HIPAA compliance: Providers have homework to do
By Liz Beaulieu, Editor
Updated Tue November 20, 2018
WASHINGTON - The finding that zero of the “covered entities” recently audited by the Office of Civil Rights fully complied with HIPAA requirements is a “wake-up call” for HME providers, says Wayne van Halem.
What's more, the OCR found that more than 80% of “covered entities” made minimal, negligible or no efforts to comply with the requirements.

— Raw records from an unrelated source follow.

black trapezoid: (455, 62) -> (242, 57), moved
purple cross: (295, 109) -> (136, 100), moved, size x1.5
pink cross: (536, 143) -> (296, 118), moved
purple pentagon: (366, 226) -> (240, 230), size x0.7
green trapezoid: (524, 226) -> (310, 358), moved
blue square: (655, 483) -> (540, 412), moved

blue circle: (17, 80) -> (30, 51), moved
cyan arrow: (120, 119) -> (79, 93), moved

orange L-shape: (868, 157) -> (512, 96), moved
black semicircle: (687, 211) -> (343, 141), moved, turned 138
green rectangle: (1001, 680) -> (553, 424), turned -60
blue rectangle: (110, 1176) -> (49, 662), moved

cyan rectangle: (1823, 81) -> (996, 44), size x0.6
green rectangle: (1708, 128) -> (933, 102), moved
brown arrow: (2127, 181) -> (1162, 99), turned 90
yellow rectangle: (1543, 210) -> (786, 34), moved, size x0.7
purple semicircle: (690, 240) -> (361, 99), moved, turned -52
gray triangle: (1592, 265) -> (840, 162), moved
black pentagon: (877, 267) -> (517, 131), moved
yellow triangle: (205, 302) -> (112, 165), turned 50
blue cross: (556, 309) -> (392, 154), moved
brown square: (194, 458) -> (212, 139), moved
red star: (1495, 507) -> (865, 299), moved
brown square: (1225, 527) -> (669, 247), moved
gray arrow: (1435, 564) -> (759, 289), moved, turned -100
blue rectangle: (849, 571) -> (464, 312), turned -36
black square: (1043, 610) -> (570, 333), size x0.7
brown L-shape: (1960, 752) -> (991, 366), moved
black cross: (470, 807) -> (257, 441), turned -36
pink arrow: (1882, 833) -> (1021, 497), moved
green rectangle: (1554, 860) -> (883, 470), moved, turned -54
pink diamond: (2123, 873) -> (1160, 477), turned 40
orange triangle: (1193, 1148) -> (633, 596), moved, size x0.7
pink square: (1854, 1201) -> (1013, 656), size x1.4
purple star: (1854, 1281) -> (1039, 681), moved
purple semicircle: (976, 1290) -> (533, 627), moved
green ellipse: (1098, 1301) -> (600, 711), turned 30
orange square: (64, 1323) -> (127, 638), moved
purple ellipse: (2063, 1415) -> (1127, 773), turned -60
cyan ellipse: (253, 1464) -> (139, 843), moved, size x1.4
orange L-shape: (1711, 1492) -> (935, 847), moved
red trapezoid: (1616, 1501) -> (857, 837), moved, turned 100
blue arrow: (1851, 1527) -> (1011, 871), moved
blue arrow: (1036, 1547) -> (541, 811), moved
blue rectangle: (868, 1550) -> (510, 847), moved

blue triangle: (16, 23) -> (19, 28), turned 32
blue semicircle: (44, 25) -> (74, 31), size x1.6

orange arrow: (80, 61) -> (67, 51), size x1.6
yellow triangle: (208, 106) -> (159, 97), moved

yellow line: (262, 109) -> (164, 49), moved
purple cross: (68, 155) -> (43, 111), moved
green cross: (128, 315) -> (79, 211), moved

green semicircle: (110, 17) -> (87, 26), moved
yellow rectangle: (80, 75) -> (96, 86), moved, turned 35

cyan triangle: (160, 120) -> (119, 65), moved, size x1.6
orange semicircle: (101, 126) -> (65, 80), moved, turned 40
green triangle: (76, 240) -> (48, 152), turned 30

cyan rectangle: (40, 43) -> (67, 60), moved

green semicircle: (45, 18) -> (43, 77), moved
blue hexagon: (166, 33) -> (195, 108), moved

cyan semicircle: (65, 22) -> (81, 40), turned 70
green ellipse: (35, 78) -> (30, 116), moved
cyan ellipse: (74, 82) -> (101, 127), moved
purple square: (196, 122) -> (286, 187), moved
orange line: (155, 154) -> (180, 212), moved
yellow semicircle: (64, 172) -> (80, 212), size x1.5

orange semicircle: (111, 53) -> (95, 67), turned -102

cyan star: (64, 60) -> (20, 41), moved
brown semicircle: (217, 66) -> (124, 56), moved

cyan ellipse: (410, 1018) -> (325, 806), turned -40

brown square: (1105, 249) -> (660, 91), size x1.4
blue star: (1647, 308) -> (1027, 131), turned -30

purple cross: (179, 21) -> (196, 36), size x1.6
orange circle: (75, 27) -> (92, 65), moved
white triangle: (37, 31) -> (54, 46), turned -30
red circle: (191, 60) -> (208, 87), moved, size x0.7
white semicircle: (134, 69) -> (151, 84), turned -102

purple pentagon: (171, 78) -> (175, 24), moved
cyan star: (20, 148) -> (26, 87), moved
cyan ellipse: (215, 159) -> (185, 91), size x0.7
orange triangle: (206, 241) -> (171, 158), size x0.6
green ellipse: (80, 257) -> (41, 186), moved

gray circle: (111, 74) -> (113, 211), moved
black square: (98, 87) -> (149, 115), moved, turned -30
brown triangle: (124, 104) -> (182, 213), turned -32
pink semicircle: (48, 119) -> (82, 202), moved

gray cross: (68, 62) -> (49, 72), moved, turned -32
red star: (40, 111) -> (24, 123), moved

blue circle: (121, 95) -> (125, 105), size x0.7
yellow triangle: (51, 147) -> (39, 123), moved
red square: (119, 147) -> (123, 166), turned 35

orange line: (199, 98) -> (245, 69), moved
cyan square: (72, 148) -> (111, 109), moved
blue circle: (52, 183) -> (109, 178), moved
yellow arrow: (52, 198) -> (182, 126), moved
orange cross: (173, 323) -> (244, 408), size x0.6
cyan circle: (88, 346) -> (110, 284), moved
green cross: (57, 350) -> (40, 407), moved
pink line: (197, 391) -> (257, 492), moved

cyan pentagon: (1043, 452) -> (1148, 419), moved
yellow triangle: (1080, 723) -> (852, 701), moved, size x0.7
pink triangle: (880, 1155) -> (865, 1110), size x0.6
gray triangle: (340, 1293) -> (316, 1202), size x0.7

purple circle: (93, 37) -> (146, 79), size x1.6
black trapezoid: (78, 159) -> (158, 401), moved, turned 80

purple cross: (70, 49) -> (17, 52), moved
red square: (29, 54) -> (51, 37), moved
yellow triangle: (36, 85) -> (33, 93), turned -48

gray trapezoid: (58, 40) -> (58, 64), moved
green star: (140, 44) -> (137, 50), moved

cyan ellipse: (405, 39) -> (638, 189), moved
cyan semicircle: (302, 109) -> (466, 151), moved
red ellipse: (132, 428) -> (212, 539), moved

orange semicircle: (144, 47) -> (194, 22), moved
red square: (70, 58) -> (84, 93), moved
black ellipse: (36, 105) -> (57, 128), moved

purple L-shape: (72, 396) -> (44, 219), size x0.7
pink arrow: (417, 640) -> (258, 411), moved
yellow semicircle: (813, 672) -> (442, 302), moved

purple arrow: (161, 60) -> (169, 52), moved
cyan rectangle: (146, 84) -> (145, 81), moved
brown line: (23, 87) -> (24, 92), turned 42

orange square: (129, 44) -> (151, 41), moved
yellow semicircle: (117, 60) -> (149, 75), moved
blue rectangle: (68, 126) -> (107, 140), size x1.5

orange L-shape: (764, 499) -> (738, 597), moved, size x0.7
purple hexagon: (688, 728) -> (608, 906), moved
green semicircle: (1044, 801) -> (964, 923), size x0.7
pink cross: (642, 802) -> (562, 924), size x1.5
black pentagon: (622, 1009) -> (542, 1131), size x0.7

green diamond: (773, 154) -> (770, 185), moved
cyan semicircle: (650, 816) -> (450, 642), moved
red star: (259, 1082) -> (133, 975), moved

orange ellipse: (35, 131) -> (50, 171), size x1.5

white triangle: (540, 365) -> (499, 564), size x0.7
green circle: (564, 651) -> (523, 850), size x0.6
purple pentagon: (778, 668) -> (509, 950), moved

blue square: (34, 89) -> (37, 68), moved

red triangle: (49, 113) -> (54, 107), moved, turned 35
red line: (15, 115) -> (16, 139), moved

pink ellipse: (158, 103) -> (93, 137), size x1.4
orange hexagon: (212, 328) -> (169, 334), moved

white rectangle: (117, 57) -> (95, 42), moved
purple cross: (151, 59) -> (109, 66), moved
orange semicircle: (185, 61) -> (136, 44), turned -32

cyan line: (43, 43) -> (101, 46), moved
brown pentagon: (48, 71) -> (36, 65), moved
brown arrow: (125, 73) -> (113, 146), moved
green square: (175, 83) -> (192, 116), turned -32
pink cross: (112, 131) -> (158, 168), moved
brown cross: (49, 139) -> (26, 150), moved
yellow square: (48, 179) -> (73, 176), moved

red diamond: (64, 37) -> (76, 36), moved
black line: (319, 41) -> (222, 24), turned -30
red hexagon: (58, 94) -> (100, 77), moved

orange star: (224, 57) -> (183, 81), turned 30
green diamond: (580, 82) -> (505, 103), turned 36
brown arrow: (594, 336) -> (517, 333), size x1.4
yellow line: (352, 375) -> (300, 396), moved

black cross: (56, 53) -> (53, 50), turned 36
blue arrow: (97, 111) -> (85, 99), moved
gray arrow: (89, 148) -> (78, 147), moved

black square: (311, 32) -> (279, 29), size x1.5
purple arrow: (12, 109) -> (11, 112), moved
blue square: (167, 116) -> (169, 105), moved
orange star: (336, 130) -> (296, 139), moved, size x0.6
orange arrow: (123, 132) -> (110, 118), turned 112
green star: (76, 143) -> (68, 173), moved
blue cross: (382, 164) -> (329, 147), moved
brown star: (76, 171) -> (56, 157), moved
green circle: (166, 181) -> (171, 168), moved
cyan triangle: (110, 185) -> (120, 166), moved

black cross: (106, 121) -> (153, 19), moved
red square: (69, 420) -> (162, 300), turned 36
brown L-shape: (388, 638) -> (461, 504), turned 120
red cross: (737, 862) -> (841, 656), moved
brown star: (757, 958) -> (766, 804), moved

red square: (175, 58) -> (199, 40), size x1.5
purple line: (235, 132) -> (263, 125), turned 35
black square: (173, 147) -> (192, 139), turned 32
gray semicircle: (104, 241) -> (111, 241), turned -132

“Our industry is really vulnerable here,” said van Halem, president of The van Halem Group, a division of VGM Group. “This is an opportune time for providers to say, 'This is serious. We need to find out what we need to do and do it. We can't afford a $1 million fine.'”
The OCR, part of the Department of Health and Human Services, audited more than 200 “covered entities” as part of the second of a three-phase program. The third phase: compiling the results of the audits and forming an educational program to help entities comply with the requirements.
This last phase of the program will be crucial, as the “OCR does a pretty poor job of telling us what those specific requirements are,” says Kelli Ogunlesi.
“The OCR conducted the audits to find best practices and share them industry wide,” said Ogunlesi, a success manager for HIPAAwise, which offers compliance software and has an agreement with The van Halem Group to combine their services. “Based on the results so far, there are not a lot of best practices showcased, but I'm hoping they at least provide guidance on where providers need to bulk up their compliance and documentation protocols.”
It's important to remember, van Halem and Ogunlesi say, that providers don't necessarily have to experience breaches to be audited by the OCR.
“There are also random audits where you need to show that you're doing everything in your power to mitigate willful neglect and that you're taking steps to reduce vulnerabilities and have documentation that spells out the process,” Ogunlesi said.